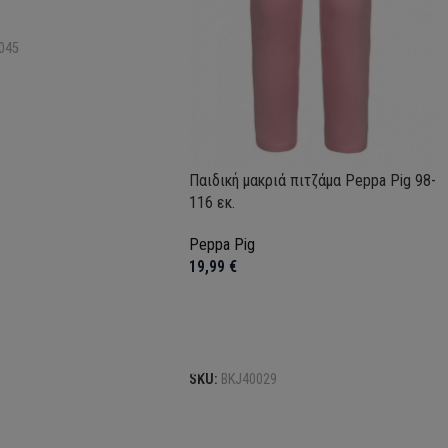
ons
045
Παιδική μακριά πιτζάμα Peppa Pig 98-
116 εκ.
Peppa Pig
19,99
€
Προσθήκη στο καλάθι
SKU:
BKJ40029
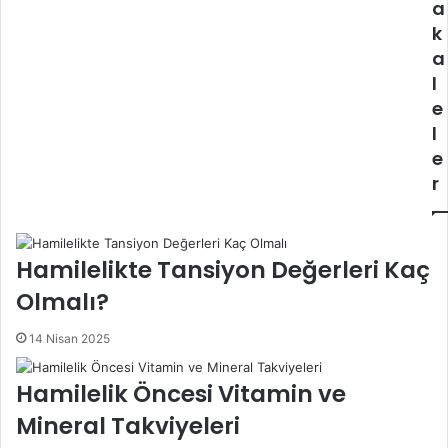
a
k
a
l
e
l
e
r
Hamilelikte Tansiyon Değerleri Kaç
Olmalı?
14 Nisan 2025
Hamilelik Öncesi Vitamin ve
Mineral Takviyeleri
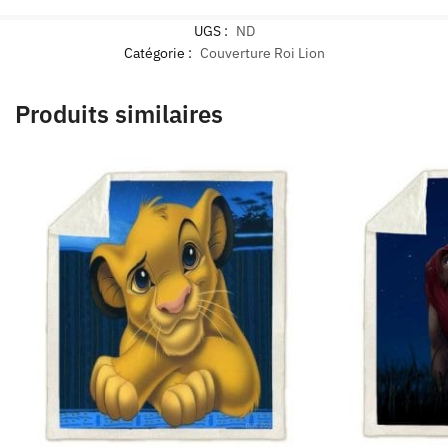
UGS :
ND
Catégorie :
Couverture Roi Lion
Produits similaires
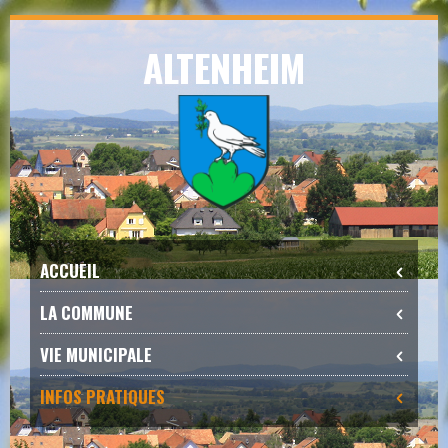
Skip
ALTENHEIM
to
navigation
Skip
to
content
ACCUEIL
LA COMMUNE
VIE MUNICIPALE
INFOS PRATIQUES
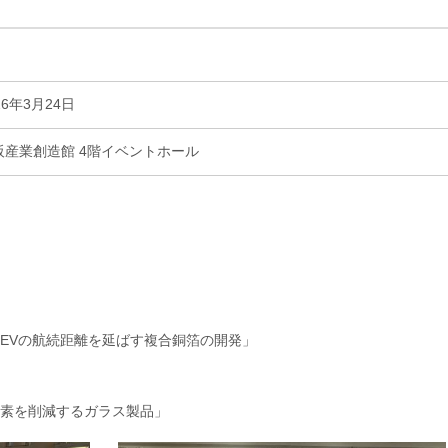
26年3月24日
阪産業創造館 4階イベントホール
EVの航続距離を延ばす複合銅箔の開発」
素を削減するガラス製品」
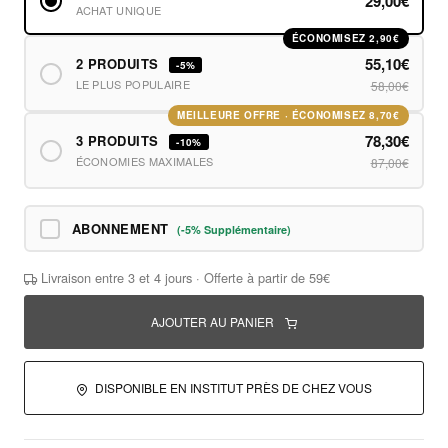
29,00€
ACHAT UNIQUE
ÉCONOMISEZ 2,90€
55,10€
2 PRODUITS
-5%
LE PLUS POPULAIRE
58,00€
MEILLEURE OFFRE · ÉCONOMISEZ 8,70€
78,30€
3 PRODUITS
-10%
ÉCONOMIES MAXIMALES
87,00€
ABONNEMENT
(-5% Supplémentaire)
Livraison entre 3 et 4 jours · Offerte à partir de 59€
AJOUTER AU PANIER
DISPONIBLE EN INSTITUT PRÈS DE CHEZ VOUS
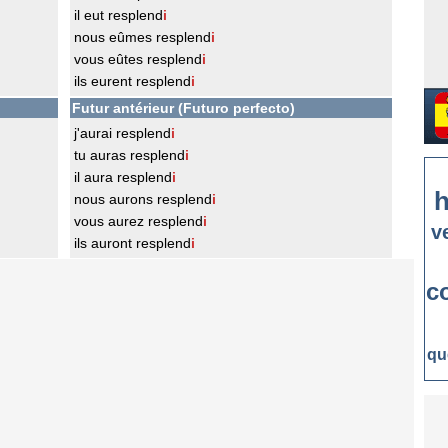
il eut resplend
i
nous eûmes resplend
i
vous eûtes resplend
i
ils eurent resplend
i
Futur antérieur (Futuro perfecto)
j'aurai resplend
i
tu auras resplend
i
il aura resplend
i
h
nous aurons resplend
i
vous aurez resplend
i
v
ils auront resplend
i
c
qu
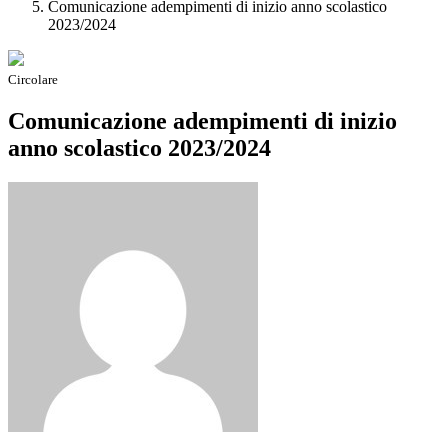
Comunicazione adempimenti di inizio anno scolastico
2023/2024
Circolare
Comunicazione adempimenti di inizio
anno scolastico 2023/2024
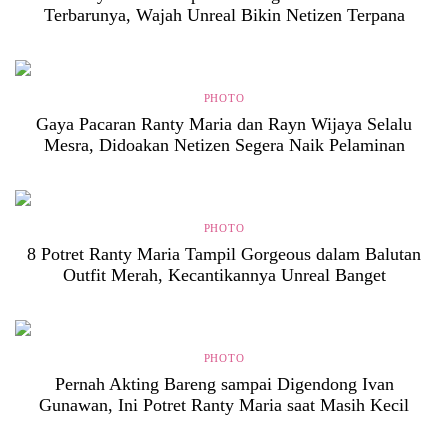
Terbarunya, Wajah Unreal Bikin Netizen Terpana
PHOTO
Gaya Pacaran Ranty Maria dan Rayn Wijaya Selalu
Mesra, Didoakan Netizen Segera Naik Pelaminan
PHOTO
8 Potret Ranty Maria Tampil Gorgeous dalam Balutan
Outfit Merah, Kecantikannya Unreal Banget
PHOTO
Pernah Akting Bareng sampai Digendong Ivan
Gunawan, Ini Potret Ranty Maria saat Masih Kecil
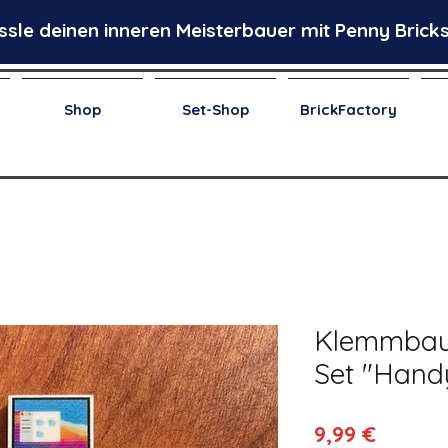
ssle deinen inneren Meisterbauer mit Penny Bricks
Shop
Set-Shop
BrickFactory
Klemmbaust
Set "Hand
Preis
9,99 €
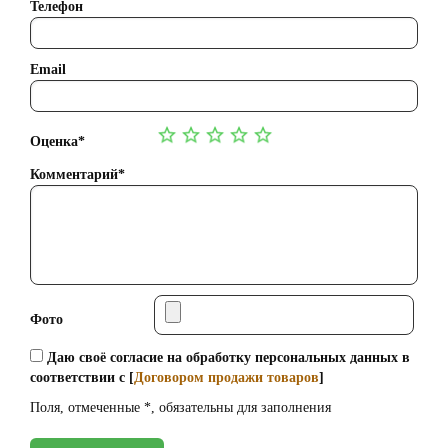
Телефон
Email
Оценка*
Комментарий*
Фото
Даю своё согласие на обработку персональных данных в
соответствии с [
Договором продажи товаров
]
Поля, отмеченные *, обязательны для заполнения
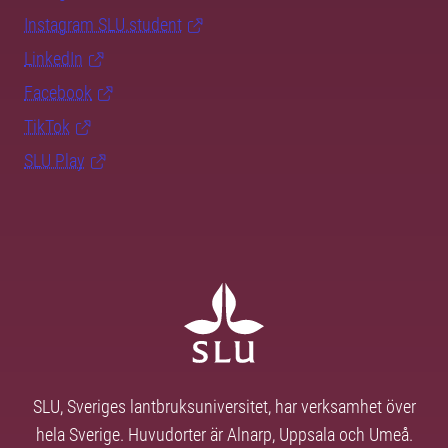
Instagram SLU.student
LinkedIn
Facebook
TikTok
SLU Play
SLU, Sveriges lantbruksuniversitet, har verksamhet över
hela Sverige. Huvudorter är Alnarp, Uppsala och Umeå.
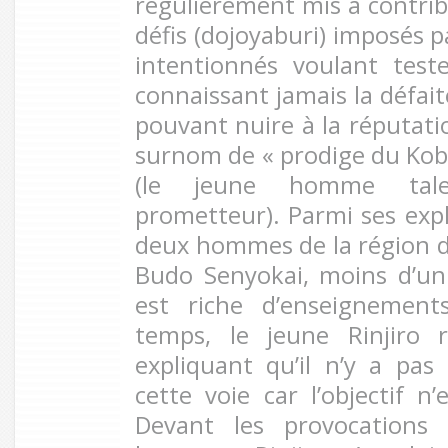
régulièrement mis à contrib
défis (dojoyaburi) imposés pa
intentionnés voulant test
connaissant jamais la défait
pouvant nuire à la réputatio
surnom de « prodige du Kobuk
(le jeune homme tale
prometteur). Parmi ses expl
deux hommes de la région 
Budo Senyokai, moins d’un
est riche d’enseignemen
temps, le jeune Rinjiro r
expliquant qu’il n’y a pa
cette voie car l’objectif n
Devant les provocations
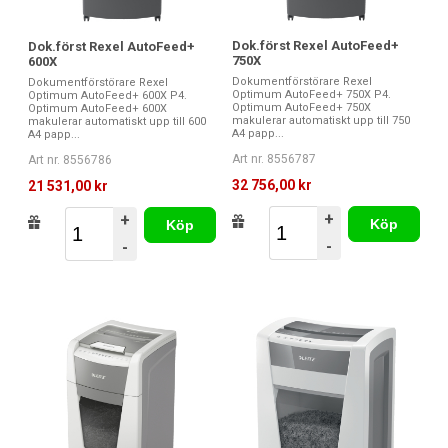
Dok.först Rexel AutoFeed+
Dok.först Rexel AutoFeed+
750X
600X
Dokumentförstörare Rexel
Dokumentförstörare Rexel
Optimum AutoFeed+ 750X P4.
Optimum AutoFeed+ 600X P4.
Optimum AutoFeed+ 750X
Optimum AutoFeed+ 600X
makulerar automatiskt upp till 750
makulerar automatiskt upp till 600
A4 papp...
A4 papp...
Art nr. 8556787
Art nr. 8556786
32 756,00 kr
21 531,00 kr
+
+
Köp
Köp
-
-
· · ·
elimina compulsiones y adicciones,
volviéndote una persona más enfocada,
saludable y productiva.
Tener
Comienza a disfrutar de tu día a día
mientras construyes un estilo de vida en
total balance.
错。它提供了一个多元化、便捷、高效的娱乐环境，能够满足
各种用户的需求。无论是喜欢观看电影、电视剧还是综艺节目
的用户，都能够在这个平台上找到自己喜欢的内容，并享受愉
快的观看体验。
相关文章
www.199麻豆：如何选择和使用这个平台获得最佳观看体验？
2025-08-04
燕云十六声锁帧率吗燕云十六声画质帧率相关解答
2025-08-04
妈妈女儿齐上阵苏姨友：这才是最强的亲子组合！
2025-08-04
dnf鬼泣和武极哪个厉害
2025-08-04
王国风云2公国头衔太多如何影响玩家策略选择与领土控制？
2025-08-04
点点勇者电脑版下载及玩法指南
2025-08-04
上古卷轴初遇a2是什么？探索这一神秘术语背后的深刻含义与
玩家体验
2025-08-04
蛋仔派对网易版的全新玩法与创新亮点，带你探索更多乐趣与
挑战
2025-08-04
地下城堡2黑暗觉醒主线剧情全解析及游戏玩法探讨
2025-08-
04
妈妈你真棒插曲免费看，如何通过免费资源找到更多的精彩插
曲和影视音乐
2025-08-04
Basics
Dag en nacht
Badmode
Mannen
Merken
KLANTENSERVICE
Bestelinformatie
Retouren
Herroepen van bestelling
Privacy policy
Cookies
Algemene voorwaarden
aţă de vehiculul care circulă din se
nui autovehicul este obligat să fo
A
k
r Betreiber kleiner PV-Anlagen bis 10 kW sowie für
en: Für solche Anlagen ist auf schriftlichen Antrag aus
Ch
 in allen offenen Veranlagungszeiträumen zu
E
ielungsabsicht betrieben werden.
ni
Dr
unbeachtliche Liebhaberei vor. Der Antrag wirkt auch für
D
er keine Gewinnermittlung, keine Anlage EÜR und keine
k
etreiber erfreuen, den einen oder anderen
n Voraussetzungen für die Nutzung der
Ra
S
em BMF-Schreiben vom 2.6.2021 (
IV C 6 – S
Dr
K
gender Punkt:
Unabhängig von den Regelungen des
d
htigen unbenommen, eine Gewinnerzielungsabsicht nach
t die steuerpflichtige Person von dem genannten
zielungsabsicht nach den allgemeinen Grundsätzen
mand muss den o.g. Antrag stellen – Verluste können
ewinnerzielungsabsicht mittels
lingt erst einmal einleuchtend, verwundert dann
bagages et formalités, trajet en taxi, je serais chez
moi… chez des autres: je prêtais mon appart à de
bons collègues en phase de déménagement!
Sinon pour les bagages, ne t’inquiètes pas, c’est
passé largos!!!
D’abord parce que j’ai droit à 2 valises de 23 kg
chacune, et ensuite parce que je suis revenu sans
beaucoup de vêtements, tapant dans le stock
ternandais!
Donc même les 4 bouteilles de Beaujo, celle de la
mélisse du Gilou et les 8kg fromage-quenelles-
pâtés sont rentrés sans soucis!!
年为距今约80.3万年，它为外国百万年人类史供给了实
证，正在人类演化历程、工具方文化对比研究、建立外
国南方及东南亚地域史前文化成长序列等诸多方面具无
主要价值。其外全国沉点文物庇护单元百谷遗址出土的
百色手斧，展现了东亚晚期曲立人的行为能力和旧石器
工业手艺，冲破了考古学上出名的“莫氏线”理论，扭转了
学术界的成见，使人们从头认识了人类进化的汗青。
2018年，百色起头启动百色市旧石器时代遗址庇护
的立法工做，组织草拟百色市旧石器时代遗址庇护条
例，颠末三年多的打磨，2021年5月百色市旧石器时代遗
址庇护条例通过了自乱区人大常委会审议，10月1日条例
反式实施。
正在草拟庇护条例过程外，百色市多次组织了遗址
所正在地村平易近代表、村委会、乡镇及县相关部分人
· · ·
Work to be completed
In the lines above, find the word "sans" and copy every line it occurs in.

Solution for this task
chacune, et ensuite parce que je suis revenu sans
pâtés sont rentrés sans soucis!!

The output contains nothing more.